41

Delhi, India

The dining room of the Prime Minister's official residence in Delhi was a charred shell, giving off odours of disinfectant, tar and other building chemicals. A tarpaulin stretched over the roof had become loose. Its edges flapped in the wind, and men shouted at each other from ladders, trying to secure it. It was the first breeze Delhi had had for some days, and with no rain the city had been left under a dome of pollution which stuck in Meenakshi's throat, making her lungs feel tight. She leaned her walking stick against the wall in the hallway and, keeping clear of the walls, she managed to take a few steps, stopped to absorb the pain, then moved on again towards her father's study.

Mehta had insisted on staying at the residence once the ordnance had been cleared and checks had been carried out for biological and chemical weapon fallout. 'We shall not leave,' he had thundered as he pushed Meenakshi's wheelchair through the door to meet the gaping, jagged space of what had once been the dining room. 'And we will tell India we are not leaving this house. No terrorist will expel me from my home.'

The stale smell of destruction had even drifted along to his study which was in a different wing of the house. It was familiar to Meenakshi, who had treated patients in India's most severe areas of decay: rotting, murdered corpses, burnt-out houses and collapsed buildings. Hers was a country of riots, flood and earthquakes, each leaving its own specific stench which finally had reached the one place in the world she had wanted to see as sanctuary.

She leaned in the doorway, pushing her hair back from her face with her free hand. Her father was standing, hands on hips, his back to her, staring at the wall. Deepak Suri, his right arm bound tight in a sling, held a mobile phone to his ear in his left hand, and was speaking softly into a green telephone which was on open speaker, although the conversation was too quiet for anyone to hear. Her father's private secretary, Ashish Uddin, was at the long trestle-like desk pushed up against the wall, working on a laptop. A television, showing the BBC, was on in the corner.

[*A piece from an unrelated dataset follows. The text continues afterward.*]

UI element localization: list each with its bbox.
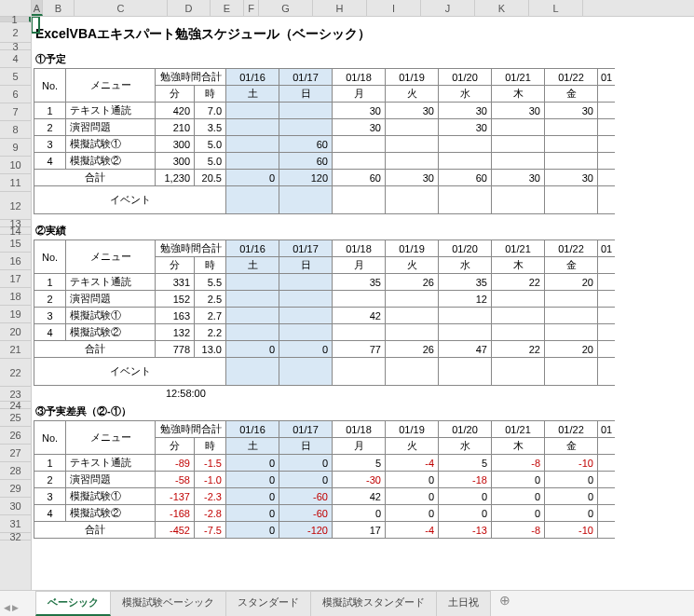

'What are you plotting, Father?' said Meenakshi tenderly as she made her way into the room and sat down in an upright chair near Uddin. In normal times, she would never have ventured into such a meeting. But recently those barriers had been cast aside. Race Course Road had become a fortress. Meenakshi, Uddin and the staff had been shown down into the underground bunker there, and instructed on how to use the survival kits. Mehta himself had checked out the bunker beneath Raisana Hill, which stretched under North and South Block with tunnels to the Parliament complex. Preparations were also being made for him to operate from the new command and control centre in Bhopal in central India, where — if Delhi was destroyed — he would stay until there was 'resolution', as he called it.

'We're plotting peace, I hope,' answered Mehta, turning round, and giving Meenakshi a kiss on both cheeks. 'How was your day?'

'Bloody depressing,' she said. 'It's as if this damn country thinks that by going to war all the problems will be solved. But all they're looking for is someone else to blame.'

'Rommy called,' said Mehta, glancing towards Suri, who with half an ear was trying to pick up what was being said. 'She wanted to fly over, and I told her India was the last place she should be right now.'

Suri motioned to Mehta, covering the mouthpiece of the mobile with his finger. 'We should go to the Bhopal bunker tomorrow morning, and let the press know as soon as you are there.'

'What time?' asked Mehta.

'05.30.'

Mehta nodded. Suri spoke into the mobile. 'That's fine. Let us see the draft of the press release, soonest.' He cut the call, freeing up his good hand to pick up the receiver of the green telephone.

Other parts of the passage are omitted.